Fullfilment Systems

Sales can be kind of fun. (OK, lots of fun for many). It's nice to open envelopes with checks or money orders in them. It's fun to login to PayPal and see your balance going up, not down. Unfortunately, that won't continue unless you get your products shipped promptly, to the right buyers, packaged to prevent damage, at the least possible cost.

That game is called "Fullfilment" and it is surprisingly hard to do well. Amazon will do it for you for only "55%" of your gross but you have to have awesome margins to make that look attractive. At the same time you have to think they have a realistic understanding of just how difficult fullfilment is.

To make fullfilment work you have to build systems that prevent mistakes and which promote efficiency. The system must ensure the proper label goes onto the right box. Etc. It is not easy.

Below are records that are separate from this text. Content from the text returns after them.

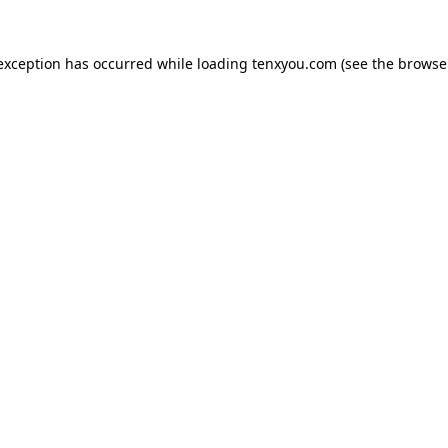
 exception has occurred while loading
tenxyou.com
(see the
browse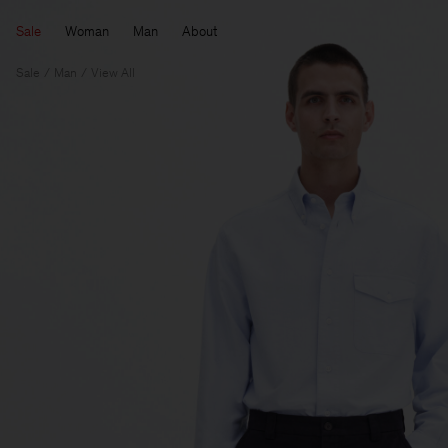
Sale
Woman
Man
About
Sale
Man
View All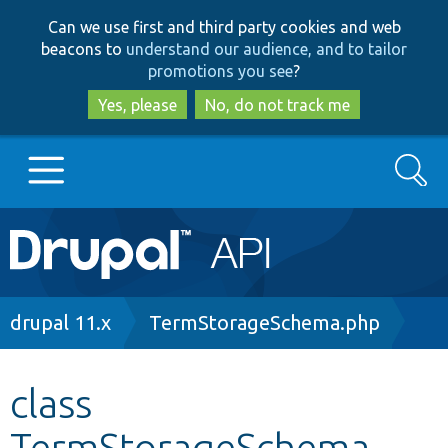
Skip
Skip
Can we use first and third party cookies and web
to
to
beacons to
understand our audience, and to tailor
main
search
promotions you see
?
content
Yes, please
No, do not track me
Search
Main
Go to Drupal.org
navigation
Drupal 7
Breadcrumb
drupal 11.x
TermStorageSchema.php
Drupal 8+
class
TermStorageSchema
Other projects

I am working from home with limited space because I don't want to start feeding rent and utilities costs to the overhead monster. That limited the things I can do in the name of efficient fullfilment. It doesn't help that I find the whole subject boring in the extreme. (That's why I am sitting here writing about it, instead of getting it done.)

Determining package weight. My system for determining weight is to fill each of the priority mail boxes I expect to use with packing peanuts and bubble wrap and weigh it on an accurate scale. I put those weights into a spreadsheet file. When I am preparing an item for sale I weigh it and add the packaging weight. This gives me an accurate shipping weight without actually having to package the item.